On Wednesday, the Congressional Budget Office (CBO) released its Update to the Budget and Economic Outlook: 2014 to 2024
Annual net outlays for the government’s major health care programs (Medicare, Medicaid, the Children’s Health Insurance Program, and subsidies for health insurance purchased through exchanges) are projected to rise by more than 85 percent. Outlays for those programs would grow from 4.9 percent of GDP to 5.9 percent, CBO anticipates.
Spending for Medicare’s payments to physicians is constrained by a rate-setting system called the sustainable growth rate. If the system is allowed to operate as currently structured, the fees that physicians receive for their services will be reduced by about 24 percent in April 2015…If, instead, lawmakers overrode those scheduled reductions — as they have every year since 2003 — spending on Medicare would be greater than the amounts projected in CBO’s baseline.

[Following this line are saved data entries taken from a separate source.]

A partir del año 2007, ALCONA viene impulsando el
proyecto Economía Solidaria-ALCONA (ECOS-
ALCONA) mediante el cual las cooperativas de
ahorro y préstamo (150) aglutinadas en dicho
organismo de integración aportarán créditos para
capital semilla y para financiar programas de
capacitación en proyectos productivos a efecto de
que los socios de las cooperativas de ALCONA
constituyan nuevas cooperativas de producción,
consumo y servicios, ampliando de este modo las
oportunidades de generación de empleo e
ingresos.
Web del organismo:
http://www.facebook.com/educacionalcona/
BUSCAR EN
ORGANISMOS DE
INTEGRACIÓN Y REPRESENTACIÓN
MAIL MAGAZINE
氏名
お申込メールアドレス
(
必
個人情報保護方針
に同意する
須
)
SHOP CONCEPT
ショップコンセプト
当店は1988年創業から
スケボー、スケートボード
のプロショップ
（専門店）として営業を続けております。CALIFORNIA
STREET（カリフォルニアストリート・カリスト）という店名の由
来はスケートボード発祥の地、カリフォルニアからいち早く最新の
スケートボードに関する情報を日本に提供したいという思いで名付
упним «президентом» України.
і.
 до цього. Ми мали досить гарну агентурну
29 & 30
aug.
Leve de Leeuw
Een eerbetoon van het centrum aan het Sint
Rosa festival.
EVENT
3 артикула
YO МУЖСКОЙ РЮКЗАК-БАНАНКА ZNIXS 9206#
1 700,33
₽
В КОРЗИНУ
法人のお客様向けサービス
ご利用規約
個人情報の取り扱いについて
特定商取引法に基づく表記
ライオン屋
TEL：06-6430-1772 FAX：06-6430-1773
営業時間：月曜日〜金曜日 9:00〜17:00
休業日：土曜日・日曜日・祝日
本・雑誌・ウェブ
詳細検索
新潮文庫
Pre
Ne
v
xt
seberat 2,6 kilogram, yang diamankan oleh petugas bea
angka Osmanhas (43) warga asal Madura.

For example, holding payment rates through 2024 at current levels would raise outlays for Medicare (net of premiums paid by beneficiaries) by $131 billion (or about two percent) between 2015 and 2024.
As shown in Figure 1-4, this is the year that spending on major health programs (Medicare, Medicaid, and Obamacare subsidies, but not VA or military health care) will be greater than spending on Social Security. Back in 1974, federal spending on its major health programs accounted for 1.0 percent of GDP, while spending on defense (which is actually delegated to the federal government in the Constitution) was 5.4 percent of GDP. In 2024, defense spending will account for only 2.7 percent of GDP — less than half the spending on major health programs.
Defense is not alone in its decline: Health spending, Social Security, and interest payments on the debt will increasingly crowd out all other federal spending, such as infrastructure (also delegated to the federal government by the Constitution, under the term “post roads”).